Она ответила на его поцелуй, потом снова схватила его руки с каким-то отчаянием, и слезы брызнули из ее глаз. Она почти прокричала:
— Увезите меня, не оставляйте меня здесь! Мой отец глуп, мать строга, никто ничего ни в чем не понимает! Здесь всего одна улица, люди ужасные — как все это вынести? Я хочу жить, хочу сделать вас счастливым, целовать вам руки!
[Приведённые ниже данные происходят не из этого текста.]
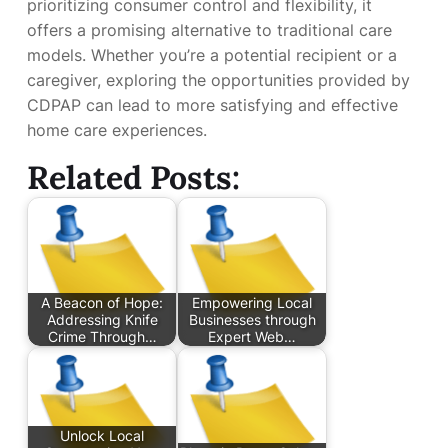
prioritizing consumer control and flexibility, it
offers a promising alternative to traditional care
models. Whether you’re a potential recipient or a
caregiver, exploring the opportunities provided by
CDPAP can lead to more satisfying and effective
home care experiences.
Related Posts:
A Beacon of Hope:
Empowering Local
Addressing Knife
Businesses through
Crime Through…
Expert Web…
Unlock Local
— Глупышка, — говорил он. — Понимаешь ли ты, что говоришь?
— Прекрасно понимаю! Если вы уедете без меня, я умру, как Эмма!
— Почему как Эмма?
— Она тоже ненавидела здешних людей. Как и я, она хотела вырваться. Целуйте меня, как эти мужчины целовали ее! Ласкайте меня, делайте со мной, что хотите!
— Да что же я буду с тобой делать, маленькая негодница?
Однако эта маленькая негодница была прехорошенькой и целовалась весьма умело. Ему исполнилось двадцать пять лет, а ей — шестнадцать (по крайней мере, так говорила ее мать).
Годы спустя он вспоминал об этом приключении своей молодости, и ему казалось, что она обладала очарованием четырнадцатилетних учениц балетной школы, которых теперь, будучи старым и богатым, он встречает каждый вечер в фойе оперы, когда в компании с другими, такими же, как он, завсегдатаями, наблюдает то, что они одновременно по-отечески и развратно называют между собой «прогрессом учениц». Но в своих картинах его друг Дега, одинокий художник-мизантроп, который так хорошо передал мир маленьких нищих танцовщиц и их обожателей, описал это лучше его…
— Вы найдете меня в пристройке позади дома, — шепнула девушка. — Там моя комнатка. Пройдите через двор. Ключ будет в двери, и там я вам докажу, как люблю вас.
— А твои родители?
— О, мои родители!.. Говорят, их отправят в тюрьму.
— Послушай, беги домой, закройся на два оборота и не открывай мне ни под каким предлогом. И чтобы я тебя больше до своего отъезда не видел!